May 26, 2016 Issues: Children and Families

Congressman Jim Langevin (D-RI), co-chair of the Congressional Caucus on Foster Youth, today introduced the bipartisan All Kids Matter Act, which would allow states to use federal foster care dollars for preventative services to improve the safety, permanency, and well-being of children who are at-risk of suffering abuse, neglect, or any other traumatic childhood experience. Langevin is joined by his Caucus Co-Chairs Congresswoman Karen Bass (D-CA) and Congressman Tom Marino (R-PA), who are original cosponsors, along with Caucus members Alcee Hastings (D-FL), Eddie Bernice Johnson (D-TX), Matt Cartwright (D-PA), and Debbie Dingell (D-MI).

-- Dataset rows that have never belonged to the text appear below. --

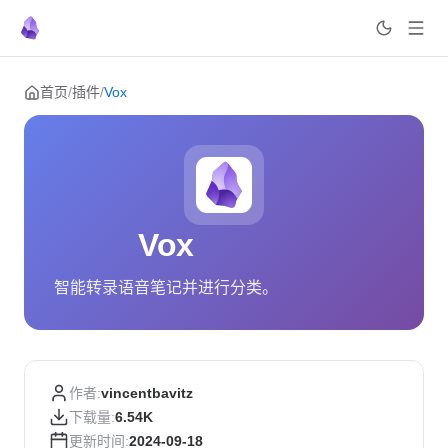
Skip to content
首页
/
插件
/
Vox
Vox
智能转录语音笔记并进行分类。
作者:
vincentbavitz
下载量:
6.54K
更新时间:
2024-09-18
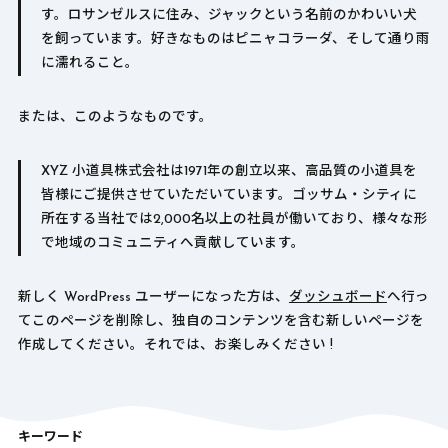
す。ロサンゼルスに住み、ジャックという名前のかわいい犬
を飼っています。好きなものはピニャコラーダ、そして通り雨
に濡れること。
または、このようなものです。
XYZ 小道具株式会社は1971年の創立以来、高品質の小道具を
皆様にご提供させていただいています。ゴッサム・シティに
所在する当社では2,000名以上の社員が働いており、様々な形
で地域のコミュニティへ貢献しています。
新しく WordPress ユーザーになった方は、
ダッシュボード
へ行っ
てこのページを削除し、独自のコンテンツを含む新しいページを
作成してください。それでは、お楽しみください !
キーワード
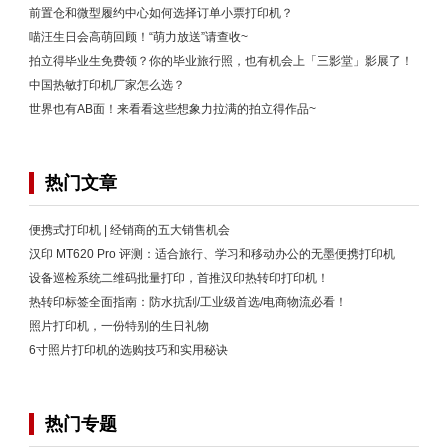
前置仓和微型履约中心如何选择订单小票打印机？
喵汪生日会高萌回顾！“萌力放送”请查收~
拍立得毕业生免费领？你的毕业旅行照，也有机会上「三影堂」影展了！
中国热敏打印机厂家怎么选？
世界也有AB面！来看看这些想象力拉满的拍立得作品~
热门文章
便携式打印机 | 经销商的五大销售机会
汉印 MT620 Pro 评测：适合旅行、学习和移动办公的无墨便携打印机
设备巡检系统二维码批量打印，首推汉印热转印打印机！
热转印标签全面指南：防水抗刮/工业级首选/电商物流必看！
照片打印机，一份特别的生日礼物
6寸照片打印机的选购技巧和实用秘诀
热门专题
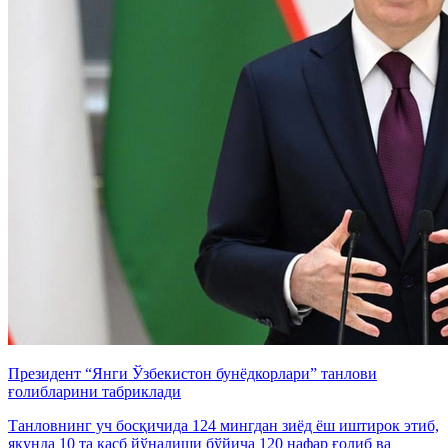
Президент “Янги Ўзбекистон бунёдкорлари” танлови
ғолибларини табриклади
Танловнинг уч босқичида 124 мингдан зиёд ёш иштирок этиб,
якунда 10 та касб йўналиши бўйича 120 нафар ғолиб ва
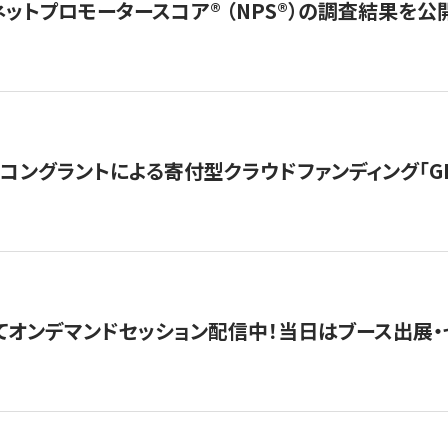
ネットプロモータースコア®︎ （NPS®︎）の調査結果を
ングラントによる寄付型クラウドファンディング「GIVING
4にてオンデマンドセッション配信中！当日はブース出展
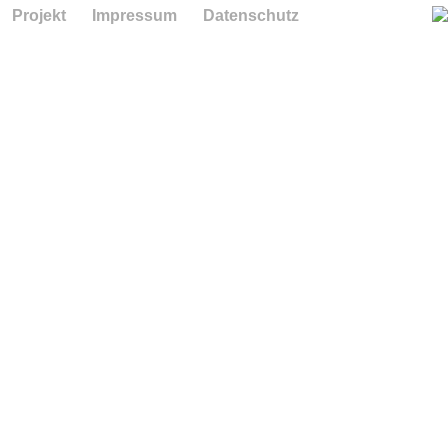
Projekt
Impressum
Datenschutz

“Permanency must always be our priority for young people. In some cases, foster care may be the safest and only suitable option, but in other cases, early intervention and family support services can potentially avoid a crisis and spare a child from the anxiety and trauma of being forcibly removed from their home,” said Rep. Langevin. “I had the privilege yesterday of participating in Foster Youth Shadow Day, and the young man I was paired with experienced six placements in nine years. No child should have to go through that kind of turmoil, and we must create a stronger system that protects both the immediate safety and also the long-term well-being of every child.”

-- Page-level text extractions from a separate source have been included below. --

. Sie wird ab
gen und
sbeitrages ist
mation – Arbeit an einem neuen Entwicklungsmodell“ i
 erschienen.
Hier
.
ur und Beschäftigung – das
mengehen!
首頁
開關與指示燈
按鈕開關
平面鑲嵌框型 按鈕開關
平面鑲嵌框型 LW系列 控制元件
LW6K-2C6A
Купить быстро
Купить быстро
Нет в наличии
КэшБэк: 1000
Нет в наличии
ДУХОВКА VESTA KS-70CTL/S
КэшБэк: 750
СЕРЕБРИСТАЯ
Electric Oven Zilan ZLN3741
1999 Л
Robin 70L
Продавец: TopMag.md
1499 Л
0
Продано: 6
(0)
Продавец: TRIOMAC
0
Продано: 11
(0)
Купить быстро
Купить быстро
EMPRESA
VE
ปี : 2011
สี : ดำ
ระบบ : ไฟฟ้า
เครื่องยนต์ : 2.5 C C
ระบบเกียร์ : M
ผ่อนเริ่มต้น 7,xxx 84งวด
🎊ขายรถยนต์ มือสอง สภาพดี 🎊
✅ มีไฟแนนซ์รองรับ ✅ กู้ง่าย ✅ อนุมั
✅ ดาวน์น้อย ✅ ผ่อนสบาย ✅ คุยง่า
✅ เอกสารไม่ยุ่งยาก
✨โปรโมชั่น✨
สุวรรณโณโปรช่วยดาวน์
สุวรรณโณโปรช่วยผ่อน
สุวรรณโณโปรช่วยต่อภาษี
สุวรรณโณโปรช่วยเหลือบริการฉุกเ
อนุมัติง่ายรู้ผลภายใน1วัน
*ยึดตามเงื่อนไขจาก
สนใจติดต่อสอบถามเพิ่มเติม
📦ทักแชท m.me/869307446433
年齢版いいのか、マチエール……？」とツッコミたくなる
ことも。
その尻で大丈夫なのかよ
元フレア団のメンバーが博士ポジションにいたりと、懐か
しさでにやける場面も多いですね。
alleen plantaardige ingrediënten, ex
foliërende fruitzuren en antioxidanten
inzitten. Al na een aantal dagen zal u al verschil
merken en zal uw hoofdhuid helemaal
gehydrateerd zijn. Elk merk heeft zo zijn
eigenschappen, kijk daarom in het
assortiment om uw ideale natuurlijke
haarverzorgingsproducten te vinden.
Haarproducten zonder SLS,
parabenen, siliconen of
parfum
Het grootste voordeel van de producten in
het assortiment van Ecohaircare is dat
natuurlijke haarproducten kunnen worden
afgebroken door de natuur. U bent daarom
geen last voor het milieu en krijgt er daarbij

Under current law, states must use federal foster care dollars, known as IV-E funds, for care or maintenance of youth in foster care -- in other words, the money may only be spent after a family has already experienced a crisis and a youth has been placed in foster care. This legislation would instead allow states to use these resources to intervene before abuse or neglect happens.

“As I speak to foster youth and former foster youth from across the country, one clear message comes through: Removing children from families should be the course of last resort,” said Rep. Bass. “Even with the best of intentions, this disruption during critical developmental years can be traumatic and severely disruptive as kids must adjust to things as important as moving from multiple schools to social insecurity. Whatever we as policymakers can do to give states maximum flexibility to find ways to keep children with their families, the better ability we have to give all our kids a chance at success.”

“Growing up in a loving, nurturing home is a right not a privilege. All of our children should be afforded this opportunity. While foster care can play a vital role in that process, it is not always the best option. As a former state and federal prosecutor, I have seen the devastating effects caused by removing children from their moms and dads. The All Kids Matter Act will protect our young people from unnecessary trauma, help preserve the familial unit, and strengthen our foster care system to better protect the more than 400,000 children that depend on it each year,” said Rep. Marino.

The All Kids Matter Act, which also incentivizes states to reduce the use of congregate care and group homes, ends the outdated Aid for Families with Dependent Children (AFDC) eligibility requirements. Currently, grants to states are determined by AFDC criteria established in 1996 and not adjusted for inflation. By eliminating these requirements, Langevin’s bill will allow states to utilize their federal foster care funds for all eligible children, thereby serving a larger population of young people in need.